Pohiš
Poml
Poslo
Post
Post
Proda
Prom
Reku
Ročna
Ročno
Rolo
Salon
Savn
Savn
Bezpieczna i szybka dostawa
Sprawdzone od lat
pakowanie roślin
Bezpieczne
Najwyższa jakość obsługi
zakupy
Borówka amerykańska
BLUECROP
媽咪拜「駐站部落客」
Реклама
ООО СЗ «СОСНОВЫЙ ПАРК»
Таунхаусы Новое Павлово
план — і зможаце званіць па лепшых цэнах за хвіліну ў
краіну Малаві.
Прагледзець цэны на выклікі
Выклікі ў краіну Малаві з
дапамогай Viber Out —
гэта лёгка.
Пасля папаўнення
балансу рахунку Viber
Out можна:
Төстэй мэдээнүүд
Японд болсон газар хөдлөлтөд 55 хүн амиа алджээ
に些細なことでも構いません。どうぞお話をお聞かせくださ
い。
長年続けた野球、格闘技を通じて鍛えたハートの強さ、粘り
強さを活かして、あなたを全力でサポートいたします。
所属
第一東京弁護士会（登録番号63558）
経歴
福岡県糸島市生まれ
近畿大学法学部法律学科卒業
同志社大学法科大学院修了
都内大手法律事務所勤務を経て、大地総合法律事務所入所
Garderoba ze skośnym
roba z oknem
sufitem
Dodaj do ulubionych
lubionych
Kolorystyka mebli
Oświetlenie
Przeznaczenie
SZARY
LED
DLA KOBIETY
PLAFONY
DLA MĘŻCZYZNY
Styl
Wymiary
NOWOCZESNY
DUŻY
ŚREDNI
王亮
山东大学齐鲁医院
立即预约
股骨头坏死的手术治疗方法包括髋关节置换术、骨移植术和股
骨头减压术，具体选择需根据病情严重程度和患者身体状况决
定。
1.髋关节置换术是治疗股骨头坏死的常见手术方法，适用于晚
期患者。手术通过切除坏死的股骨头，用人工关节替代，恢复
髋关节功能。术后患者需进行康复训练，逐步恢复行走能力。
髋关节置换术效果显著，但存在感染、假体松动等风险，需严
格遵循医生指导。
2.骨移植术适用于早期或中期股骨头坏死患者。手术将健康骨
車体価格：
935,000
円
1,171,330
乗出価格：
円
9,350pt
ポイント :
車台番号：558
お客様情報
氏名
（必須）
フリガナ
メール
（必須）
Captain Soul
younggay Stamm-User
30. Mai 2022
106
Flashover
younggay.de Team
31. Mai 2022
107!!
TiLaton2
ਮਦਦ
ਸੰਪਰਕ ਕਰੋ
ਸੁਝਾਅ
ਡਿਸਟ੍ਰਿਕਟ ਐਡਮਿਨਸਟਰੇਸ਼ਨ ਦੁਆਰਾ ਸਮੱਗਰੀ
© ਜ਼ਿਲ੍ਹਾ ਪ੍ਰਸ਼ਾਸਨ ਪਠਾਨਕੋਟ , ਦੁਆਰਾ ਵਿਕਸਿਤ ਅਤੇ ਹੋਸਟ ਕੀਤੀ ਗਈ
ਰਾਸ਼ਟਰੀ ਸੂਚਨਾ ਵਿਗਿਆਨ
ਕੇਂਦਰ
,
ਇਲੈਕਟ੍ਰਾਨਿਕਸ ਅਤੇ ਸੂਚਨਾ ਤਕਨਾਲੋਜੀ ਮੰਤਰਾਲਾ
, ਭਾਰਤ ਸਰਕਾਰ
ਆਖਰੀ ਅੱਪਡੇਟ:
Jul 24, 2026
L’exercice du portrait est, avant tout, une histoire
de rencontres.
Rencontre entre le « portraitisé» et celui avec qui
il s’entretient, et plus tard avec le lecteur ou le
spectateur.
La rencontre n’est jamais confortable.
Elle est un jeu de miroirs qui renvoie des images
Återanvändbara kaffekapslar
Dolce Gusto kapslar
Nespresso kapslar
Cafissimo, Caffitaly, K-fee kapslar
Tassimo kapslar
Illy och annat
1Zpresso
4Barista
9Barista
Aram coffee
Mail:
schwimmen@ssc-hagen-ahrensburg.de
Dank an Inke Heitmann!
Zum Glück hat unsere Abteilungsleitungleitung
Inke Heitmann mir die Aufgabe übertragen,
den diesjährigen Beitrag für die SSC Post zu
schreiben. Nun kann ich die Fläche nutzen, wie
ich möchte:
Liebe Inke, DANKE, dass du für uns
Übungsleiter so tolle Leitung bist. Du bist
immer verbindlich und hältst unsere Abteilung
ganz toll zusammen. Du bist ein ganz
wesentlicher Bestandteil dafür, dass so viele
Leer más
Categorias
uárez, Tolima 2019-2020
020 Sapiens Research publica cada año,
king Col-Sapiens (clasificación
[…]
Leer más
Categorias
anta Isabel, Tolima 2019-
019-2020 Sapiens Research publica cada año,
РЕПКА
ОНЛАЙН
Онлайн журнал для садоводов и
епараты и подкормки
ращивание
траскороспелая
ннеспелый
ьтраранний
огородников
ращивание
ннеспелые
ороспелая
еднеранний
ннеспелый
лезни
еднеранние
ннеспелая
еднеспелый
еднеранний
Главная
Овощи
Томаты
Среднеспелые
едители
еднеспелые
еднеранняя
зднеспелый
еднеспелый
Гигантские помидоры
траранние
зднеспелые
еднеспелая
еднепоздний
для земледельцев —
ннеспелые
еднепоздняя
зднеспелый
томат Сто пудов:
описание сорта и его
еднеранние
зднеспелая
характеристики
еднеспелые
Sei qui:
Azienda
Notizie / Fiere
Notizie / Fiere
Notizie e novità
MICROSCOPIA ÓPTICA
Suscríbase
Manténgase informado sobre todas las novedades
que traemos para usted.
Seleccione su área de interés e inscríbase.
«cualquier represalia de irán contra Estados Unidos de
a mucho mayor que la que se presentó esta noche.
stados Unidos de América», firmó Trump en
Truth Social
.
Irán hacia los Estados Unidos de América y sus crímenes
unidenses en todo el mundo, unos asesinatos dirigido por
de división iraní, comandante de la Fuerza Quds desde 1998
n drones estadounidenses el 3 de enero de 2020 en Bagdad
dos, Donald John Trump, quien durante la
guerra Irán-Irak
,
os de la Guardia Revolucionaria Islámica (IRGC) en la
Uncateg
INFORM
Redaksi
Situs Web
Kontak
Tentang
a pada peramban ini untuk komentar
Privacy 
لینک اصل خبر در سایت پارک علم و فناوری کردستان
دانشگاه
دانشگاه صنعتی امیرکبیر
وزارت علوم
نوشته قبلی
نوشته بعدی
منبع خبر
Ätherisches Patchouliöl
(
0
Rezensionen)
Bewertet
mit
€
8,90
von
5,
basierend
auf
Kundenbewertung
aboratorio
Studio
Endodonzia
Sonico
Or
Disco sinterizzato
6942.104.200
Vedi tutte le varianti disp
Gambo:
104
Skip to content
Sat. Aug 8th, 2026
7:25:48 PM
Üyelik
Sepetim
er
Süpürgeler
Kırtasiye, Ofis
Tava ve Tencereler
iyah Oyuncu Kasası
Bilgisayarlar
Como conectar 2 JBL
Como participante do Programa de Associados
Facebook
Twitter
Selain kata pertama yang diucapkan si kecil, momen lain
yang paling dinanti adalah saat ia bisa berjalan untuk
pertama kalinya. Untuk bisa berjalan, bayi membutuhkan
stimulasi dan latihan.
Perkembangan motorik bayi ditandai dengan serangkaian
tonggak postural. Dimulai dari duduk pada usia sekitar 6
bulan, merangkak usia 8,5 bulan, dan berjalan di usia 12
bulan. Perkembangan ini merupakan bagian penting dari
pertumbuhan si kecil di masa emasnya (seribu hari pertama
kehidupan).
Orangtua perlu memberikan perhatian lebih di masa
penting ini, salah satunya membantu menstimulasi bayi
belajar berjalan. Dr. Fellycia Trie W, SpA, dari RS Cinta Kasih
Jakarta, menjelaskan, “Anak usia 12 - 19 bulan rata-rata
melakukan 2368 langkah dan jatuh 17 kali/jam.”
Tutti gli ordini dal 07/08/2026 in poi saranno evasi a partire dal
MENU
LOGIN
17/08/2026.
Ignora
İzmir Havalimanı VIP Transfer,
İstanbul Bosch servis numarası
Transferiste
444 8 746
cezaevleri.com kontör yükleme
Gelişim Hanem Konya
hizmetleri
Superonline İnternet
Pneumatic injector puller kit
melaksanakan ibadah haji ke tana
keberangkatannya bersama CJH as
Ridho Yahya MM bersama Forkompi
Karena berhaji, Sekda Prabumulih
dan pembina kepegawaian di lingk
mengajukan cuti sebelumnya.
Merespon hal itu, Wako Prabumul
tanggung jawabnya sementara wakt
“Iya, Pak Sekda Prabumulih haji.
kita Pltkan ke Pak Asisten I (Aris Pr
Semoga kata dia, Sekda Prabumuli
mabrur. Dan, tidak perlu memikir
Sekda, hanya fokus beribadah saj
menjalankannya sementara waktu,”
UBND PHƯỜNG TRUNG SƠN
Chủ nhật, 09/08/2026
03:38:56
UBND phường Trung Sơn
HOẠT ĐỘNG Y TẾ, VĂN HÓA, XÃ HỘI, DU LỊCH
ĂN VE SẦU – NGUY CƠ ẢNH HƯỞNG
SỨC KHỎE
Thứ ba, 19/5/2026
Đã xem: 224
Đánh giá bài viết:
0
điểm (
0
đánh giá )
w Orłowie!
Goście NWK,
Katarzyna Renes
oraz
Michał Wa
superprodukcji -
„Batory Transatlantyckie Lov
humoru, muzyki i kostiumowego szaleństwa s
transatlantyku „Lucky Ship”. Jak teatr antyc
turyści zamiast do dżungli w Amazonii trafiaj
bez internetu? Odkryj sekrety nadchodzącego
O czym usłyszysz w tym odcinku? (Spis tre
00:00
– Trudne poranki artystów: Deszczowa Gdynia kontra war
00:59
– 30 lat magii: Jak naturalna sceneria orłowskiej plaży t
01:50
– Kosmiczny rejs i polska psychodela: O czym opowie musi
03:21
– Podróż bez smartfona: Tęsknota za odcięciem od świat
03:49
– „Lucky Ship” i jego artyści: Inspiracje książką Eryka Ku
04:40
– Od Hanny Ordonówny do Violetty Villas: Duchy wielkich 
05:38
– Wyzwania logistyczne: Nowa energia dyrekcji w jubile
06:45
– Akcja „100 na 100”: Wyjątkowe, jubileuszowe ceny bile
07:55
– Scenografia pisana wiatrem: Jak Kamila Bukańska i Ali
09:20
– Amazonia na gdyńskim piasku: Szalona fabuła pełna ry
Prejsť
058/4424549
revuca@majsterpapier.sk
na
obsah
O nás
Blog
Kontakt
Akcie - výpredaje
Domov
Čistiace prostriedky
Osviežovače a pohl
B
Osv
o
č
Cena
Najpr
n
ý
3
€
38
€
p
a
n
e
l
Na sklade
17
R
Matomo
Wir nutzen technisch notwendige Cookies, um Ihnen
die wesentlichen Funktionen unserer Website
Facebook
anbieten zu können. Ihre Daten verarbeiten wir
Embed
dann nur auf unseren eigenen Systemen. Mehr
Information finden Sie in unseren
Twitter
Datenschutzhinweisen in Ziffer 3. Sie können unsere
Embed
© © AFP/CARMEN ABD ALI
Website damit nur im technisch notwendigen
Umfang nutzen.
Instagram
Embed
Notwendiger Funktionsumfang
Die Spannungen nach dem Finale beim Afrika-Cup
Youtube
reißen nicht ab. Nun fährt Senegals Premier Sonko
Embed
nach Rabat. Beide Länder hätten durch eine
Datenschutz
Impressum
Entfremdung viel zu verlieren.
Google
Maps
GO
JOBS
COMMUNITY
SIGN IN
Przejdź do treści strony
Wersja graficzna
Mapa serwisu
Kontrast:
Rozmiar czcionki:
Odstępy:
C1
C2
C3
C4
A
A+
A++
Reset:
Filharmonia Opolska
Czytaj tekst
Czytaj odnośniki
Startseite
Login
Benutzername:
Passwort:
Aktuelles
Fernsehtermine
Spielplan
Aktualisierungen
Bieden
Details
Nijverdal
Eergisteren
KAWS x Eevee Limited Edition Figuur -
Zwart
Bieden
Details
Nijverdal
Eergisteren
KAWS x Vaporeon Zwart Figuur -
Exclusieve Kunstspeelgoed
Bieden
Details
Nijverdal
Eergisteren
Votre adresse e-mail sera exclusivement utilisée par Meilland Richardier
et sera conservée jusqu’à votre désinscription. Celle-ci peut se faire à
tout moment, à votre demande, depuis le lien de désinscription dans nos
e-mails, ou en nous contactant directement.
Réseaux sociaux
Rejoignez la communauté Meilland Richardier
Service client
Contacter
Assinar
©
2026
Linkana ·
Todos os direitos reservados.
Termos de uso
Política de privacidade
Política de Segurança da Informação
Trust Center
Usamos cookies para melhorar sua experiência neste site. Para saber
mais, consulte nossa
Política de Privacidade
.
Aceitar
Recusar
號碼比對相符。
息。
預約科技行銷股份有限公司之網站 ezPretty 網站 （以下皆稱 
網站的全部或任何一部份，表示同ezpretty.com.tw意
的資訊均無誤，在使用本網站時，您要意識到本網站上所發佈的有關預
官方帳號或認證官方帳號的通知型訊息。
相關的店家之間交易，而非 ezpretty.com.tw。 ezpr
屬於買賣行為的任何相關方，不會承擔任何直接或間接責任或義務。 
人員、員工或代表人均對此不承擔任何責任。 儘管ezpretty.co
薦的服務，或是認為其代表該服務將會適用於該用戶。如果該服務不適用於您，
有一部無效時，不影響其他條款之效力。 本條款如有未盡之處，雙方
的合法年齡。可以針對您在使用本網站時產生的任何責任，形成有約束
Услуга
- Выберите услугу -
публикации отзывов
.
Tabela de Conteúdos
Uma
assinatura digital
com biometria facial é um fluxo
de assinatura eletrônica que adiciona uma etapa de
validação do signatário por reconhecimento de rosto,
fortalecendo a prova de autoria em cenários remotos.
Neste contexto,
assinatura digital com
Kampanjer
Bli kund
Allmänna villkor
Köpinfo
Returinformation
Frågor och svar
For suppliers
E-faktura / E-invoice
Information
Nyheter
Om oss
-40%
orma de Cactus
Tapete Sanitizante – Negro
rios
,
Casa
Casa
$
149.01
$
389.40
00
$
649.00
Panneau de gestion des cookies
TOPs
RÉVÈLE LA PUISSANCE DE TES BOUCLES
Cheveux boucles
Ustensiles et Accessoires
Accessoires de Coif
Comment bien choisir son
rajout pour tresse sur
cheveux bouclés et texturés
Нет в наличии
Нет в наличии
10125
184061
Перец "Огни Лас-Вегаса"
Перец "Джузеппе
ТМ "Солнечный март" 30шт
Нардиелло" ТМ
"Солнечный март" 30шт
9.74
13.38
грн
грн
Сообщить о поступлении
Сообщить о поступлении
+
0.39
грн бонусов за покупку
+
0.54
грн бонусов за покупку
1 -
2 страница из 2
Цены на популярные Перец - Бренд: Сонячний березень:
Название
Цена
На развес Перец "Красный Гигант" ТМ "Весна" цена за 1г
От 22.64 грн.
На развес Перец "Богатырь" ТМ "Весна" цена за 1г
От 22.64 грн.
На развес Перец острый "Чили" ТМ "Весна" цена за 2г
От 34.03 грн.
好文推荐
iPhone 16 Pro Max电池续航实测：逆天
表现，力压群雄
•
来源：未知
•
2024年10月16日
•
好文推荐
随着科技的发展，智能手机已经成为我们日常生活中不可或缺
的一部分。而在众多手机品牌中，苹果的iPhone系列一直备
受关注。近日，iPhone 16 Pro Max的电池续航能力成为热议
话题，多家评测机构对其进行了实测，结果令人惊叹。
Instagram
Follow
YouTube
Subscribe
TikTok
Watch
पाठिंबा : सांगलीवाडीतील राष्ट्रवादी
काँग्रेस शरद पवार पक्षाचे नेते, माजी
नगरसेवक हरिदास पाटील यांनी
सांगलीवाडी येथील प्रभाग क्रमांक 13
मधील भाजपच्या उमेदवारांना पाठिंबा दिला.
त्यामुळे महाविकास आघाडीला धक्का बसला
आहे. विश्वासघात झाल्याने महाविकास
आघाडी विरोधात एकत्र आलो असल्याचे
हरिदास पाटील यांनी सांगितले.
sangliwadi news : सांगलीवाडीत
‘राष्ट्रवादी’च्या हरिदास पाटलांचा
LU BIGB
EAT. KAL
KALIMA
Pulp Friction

★ ★ ★ ★ ★ ★ ★

- **Activity**: Output exactly one stretch of the listing: from the line containing "dos, Donald John Trump, quien durante la" through the line containing "bulan, merangkak usia", both end lines included.

- **Exercise output**:
dos, Donald John Trump, quien durante la
guerra Irán-Irak
,
os de la Guardia Revolucionaria Islámica (IRGC) en la
Uncateg
INFORM
Redaksi
Situs Web
Kontak
Tentang
a pada peramban ini untuk komentar
Privacy 
لینک اصل خبر در سایت پارک علم و فناوری کردستان
دانشگاه
دانشگاه صنعتی امیرکبیر
وزارت علوم
نوشته قبلی
نوشته بعدی
منبع خبر
Ätherisches Patchouliöl
(
0
Rezensionen)
Bewertet
mit
€
8,90
von
5,
basierend
auf
Kundenbewertung
aboratorio
Studio
Endodonzia
Sonico
Or
Disco sinterizzato
6942.104.200
Vedi tutte le varianti disp
Gambo:
104
Skip to content
Sat. Aug 8th, 2026
7:25:48 PM
Üyelik
Sepetim
er
Süpürgeler
Kırtasiye, Ofis
Tava ve Tencereler
iyah Oyuncu Kasası
Bilgisayarlar
Como conectar 2 JBL
Como participante do Programa de Associados
Facebook
Twitter
Selain kata pertama yang diucapkan si kecil, momen lain
yang paling dinanti adalah saat ia bisa berjalan untuk
pertama kalinya. Untuk bisa berjalan, bayi membutuhkan
stimulasi dan latihan.
Perkembangan motorik bayi ditandai dengan serangkaian
tonggak postural. Dimulai dari duduk pada usia sekitar 6
bulan, merangkak usia 8,5 bulan, dan berjalan di usia 12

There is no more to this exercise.